ISMAIL DILAWAR

KARACHI: Thanks to Pakistan’s economic insularity from the now-volatile global markets, the analysts foresee a long-term impact of the so-called Brexit on the growth-conscious South Asian country relatively not so significant.

In what market observers called it a somewhat ‘exaggerated’ reaction, Pakistan shares Friday tumbled 2.2 percent, 848 points, as confirmed reports of a “Leave” vote in the UK’s historic referendum caused panic selling at the bourse.

The benchmark KSE-100 index was seen plunging 3.8 percent or 1,412 points in the intraday trade.

Attributing the day’s bloodbath mainly to 570-point correction in banking and fertilizer stocks, researchers at Arif Habib Limited dub market reaction as “unjustifiable”.

“We view this panic in the market as unjustifiable and could be taken as a buying opportunity with our EM and CPEC theme intact,” they viewed.

Terming PSX reaction to Brexit as somewhat ‘exaggerated’, the AHL analysts said the sectors which would be adversely impacted constitute 25 percent weight in the market.

Syed Atif Zafar of JS Research also does not expect any significant impact of UK’s “Leave” vote on local fundamentals. “We believe fallout on local equities is a strong possibility if final results confirm Britain’s exit from European Union,” he said.

He recalled that KSE-100 index had slumped 11 percent at the start-of-the-year in reaction to meltdown in global equities (international markets crashing by 20 percent) during the period.

With many international experts expecting a similar decline in international equities (20 percent), he said a 10 percent decline in local equities cannot be ruled out in the short-term.

Zafar, however, pins hope in Pakistan’s recent reclassification to MSCI Emerging Markets that, he said, was likely to absorb the impact in the long run.

Economic observers at Topline Research came up with rather detailed report on Brexit’s impact on Pakistan saying the “surprise” outcome shook the global markets where Pound Sterling to US$ came off by 7 percent from yesterday’s 1.45 to 1.35, lowest since 1985.

“Global markets have also taken a toll with across the board losses,” they added.

International oil prices have come off as a result of global uncertainty and concerns over a recession in UK with a knock off effect in EU.

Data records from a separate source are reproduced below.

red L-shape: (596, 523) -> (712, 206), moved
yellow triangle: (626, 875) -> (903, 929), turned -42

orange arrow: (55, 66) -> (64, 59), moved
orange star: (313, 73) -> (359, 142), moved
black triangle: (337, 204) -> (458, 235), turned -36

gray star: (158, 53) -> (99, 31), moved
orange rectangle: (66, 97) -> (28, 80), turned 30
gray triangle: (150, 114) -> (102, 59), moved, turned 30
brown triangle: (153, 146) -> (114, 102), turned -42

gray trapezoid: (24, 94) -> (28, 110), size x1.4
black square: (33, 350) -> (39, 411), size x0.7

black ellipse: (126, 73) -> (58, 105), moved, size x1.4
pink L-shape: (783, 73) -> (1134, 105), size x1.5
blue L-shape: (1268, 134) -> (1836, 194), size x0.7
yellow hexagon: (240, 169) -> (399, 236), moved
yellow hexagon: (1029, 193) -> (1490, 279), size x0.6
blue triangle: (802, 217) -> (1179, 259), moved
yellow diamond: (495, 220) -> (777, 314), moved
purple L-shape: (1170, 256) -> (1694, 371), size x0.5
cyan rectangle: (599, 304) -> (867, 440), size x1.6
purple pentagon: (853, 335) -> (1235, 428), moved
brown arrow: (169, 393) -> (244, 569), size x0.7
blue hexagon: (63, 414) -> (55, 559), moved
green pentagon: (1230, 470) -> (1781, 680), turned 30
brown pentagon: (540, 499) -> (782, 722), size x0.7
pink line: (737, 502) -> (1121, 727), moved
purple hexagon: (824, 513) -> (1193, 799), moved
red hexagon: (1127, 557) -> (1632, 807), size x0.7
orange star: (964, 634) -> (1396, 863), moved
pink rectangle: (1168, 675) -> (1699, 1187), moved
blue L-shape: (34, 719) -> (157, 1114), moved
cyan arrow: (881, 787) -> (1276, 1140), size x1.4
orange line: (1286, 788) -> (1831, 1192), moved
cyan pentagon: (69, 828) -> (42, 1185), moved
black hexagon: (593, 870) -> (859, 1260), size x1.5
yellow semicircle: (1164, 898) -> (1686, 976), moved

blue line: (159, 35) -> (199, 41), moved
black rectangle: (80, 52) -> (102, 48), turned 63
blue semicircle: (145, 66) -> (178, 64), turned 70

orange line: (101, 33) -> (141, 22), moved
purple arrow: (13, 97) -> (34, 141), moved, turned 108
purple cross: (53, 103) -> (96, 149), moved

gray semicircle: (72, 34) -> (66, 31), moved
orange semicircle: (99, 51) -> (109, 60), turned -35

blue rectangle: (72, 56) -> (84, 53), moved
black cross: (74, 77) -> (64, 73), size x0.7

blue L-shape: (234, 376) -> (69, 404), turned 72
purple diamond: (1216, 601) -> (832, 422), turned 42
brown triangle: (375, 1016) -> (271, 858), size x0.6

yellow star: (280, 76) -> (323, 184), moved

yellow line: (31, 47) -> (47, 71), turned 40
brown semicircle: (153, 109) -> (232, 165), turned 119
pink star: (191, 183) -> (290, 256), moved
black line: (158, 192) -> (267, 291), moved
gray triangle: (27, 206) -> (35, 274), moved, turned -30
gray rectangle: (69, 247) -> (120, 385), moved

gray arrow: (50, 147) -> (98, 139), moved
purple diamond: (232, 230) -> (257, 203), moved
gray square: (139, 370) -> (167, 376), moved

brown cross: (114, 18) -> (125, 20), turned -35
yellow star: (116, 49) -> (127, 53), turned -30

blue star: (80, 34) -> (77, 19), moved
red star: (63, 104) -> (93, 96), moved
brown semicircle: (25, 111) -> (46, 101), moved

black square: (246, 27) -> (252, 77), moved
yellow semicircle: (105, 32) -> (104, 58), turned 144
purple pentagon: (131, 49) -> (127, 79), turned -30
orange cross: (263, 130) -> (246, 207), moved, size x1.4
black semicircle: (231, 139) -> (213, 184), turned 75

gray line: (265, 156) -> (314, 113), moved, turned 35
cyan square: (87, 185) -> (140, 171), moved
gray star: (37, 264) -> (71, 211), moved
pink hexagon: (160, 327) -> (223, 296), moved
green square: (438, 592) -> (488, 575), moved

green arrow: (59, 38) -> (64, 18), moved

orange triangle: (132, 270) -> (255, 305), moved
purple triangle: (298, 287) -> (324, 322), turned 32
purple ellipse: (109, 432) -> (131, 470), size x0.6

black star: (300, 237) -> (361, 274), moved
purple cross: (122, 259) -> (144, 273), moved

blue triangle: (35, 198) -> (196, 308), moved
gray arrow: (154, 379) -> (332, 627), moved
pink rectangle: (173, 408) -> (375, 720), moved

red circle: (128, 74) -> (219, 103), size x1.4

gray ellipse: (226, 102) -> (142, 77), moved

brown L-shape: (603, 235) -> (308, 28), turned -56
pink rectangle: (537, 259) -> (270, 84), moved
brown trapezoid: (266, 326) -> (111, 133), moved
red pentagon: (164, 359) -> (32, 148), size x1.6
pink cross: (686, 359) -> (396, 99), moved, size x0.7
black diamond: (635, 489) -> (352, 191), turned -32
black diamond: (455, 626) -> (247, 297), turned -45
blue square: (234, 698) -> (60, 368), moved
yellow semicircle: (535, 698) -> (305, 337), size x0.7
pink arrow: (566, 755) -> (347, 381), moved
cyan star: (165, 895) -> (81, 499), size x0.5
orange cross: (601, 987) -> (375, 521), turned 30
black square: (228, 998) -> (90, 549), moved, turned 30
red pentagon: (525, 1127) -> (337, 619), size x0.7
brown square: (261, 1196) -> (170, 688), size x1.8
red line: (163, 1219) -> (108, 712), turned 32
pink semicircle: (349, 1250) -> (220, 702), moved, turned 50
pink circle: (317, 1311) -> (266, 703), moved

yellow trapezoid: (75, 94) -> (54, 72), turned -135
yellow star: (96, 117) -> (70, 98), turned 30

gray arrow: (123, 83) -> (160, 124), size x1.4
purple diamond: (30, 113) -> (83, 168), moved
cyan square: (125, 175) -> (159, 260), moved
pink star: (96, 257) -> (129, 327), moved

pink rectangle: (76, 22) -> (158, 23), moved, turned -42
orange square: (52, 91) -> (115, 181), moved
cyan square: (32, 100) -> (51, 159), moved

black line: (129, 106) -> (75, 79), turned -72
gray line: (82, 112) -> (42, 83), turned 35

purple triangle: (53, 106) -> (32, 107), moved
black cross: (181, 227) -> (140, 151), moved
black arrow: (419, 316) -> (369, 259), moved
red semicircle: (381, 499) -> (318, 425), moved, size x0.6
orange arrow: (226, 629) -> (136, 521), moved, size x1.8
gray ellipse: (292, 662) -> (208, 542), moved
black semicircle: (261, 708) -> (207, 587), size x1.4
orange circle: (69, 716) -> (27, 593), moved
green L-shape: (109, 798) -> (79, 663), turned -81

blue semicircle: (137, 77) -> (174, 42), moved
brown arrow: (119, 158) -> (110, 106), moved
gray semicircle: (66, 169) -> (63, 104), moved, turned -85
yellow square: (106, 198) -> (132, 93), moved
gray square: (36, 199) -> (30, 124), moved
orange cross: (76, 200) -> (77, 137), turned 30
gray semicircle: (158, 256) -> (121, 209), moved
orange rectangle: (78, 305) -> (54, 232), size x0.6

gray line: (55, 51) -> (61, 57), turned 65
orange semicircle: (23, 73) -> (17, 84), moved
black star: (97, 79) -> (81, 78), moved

Oil prices dipped four percent Friday with WTI trading at $47. “This has led to weakness in local oil Exploration and Production (E&P) companies,” the analysts said.

Japanese Yen appreciated as a result of BREXIT and was trading at 101.9 to US$, up by three percent as of Thursday. “This would be negative for local auto sector as portion of their costs are denominated in yen,” they said.

Textile sector would also be affected as a weaker Pound Sterling and Euro (down 2.3 percent today) would render Pakistan’s exports more expensive. Out of total textile exports during Jul-May 2016 of $11.6 billion, UK textile exports are $1.2 billion or 10 percent.